:: What is being asked ::
Please retype, character for character, the portion of the entries below that runs from the line containing "Oben haben wir den Weg" to the last line.

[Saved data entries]

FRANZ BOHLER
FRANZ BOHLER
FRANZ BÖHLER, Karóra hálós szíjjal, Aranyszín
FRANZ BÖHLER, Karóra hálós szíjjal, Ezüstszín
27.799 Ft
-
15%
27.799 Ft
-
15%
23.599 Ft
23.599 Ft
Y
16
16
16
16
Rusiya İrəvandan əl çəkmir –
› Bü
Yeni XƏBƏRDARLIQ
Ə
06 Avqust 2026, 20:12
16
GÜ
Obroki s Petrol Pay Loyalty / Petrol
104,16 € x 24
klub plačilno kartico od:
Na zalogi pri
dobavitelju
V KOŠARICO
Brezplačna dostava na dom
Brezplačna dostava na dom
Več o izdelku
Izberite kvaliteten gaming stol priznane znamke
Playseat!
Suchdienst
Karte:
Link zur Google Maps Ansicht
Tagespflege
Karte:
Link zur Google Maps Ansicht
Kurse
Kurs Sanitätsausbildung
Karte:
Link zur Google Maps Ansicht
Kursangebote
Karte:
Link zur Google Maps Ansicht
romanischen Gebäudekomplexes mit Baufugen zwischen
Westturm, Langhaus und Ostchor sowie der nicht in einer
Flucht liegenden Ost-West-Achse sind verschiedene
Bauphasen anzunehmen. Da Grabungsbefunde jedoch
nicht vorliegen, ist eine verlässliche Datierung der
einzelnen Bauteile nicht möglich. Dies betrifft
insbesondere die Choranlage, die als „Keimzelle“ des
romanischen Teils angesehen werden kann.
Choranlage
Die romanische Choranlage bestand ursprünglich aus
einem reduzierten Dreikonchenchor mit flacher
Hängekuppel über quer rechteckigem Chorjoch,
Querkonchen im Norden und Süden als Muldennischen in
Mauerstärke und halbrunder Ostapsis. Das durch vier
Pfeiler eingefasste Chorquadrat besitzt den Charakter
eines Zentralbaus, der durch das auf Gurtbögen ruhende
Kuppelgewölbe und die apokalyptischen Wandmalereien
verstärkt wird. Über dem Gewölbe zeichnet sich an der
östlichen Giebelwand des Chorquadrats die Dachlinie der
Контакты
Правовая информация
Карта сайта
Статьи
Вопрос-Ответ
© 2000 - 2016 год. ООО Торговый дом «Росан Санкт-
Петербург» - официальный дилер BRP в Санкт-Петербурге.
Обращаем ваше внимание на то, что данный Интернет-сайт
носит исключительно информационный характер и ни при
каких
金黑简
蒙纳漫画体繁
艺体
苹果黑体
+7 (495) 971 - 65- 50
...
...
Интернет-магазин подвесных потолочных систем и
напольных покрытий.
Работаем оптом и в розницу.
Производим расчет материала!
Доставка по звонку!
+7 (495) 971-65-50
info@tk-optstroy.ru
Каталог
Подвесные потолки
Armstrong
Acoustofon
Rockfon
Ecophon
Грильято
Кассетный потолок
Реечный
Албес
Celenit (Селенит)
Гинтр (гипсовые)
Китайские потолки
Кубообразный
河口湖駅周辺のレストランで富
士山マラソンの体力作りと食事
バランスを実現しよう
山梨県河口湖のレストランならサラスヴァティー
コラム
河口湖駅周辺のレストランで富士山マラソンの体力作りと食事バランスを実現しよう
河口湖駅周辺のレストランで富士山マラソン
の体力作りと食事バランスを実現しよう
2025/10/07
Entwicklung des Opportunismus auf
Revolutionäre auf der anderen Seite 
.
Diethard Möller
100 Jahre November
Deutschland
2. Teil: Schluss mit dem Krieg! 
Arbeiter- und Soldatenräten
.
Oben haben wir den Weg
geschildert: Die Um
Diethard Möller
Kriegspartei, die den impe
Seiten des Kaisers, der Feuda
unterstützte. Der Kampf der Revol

:: The answer ::
Oben haben wir den Weg
geschildert: Die Um
Diethard Möller
Kriegspartei, die den impe
Seiten des Kaisers, der Feuda
unterstützte. Der Kampf der Revol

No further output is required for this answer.